I'm working on an efficient algorithm to "hide" all the pairs of intersecting rectangles laid out in 2D in a set of N
rectangles (axis aligned).
All the rectangles have the same width and height.
Suppose my starting set of rectangles laid out in 2D is
R={r_1,r_2,...,r_n}
where r_i
are all the rectangles, r_i
has the boolean attribute visible
.
I want to find the subset S of R such that for every r_i
, r_j
belonging to S r_i,_r_j
don't intersect.
A first trivial solution is the brute force-maximal independent set approach.
First I iterate over N(N-1)/2
rectangles (a given rectangle doesn't intersect with itself) and check if they intersects or not. Contemporaneously I also put all the rectangles in the set R
as the nodes of a graph G=(V,E)
. Edges in that graphs are represented by the pairs of intersecting triangles.
The set of non intersecting rectangles is then one maximal independent set of the graph.
I think this is not the fastest approach, although correct. I've read in some discussion for example how sorting in advance the list of rectangles by their x coordinate would speed up the computation of intersecting rectangle pairs to O(nlog(n) )

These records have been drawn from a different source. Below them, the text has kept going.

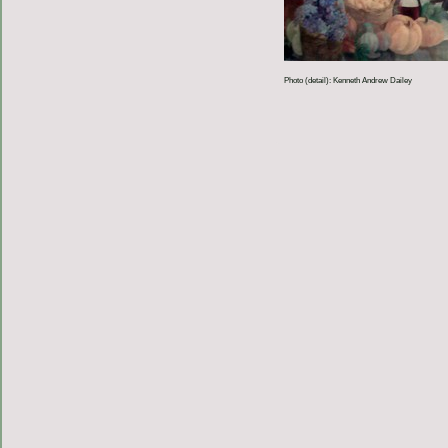
Photo (detail): Kenneth Andrew Dailey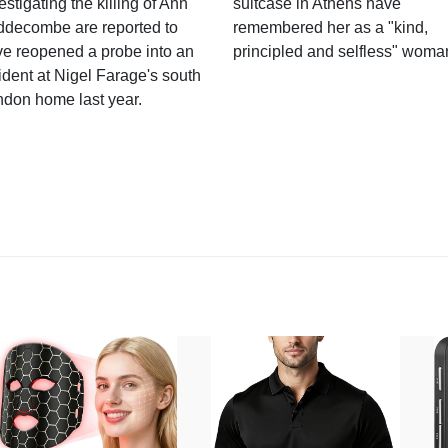
estigating the killing of Ann
suitcase in Athens have
ddecombe are reported to
remembered her as a "kind,
e reopened a probe into an
principled and selfless" woma
ident at Nigel Farage's south
ndon home last year.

(rather than brute force O(n^2)
.
Now I'm asking, do someone know a better algorithms for such problem (both for the computation of intersecting pairs in a set of rectangles and for the filtering of those rectangles?)
Reformulating the problem as SAT problem can also be interesting, although this idea just came up to my mind. The problem would be here to find that permutation of visible
attributes such that no visible rectangle intersects another one.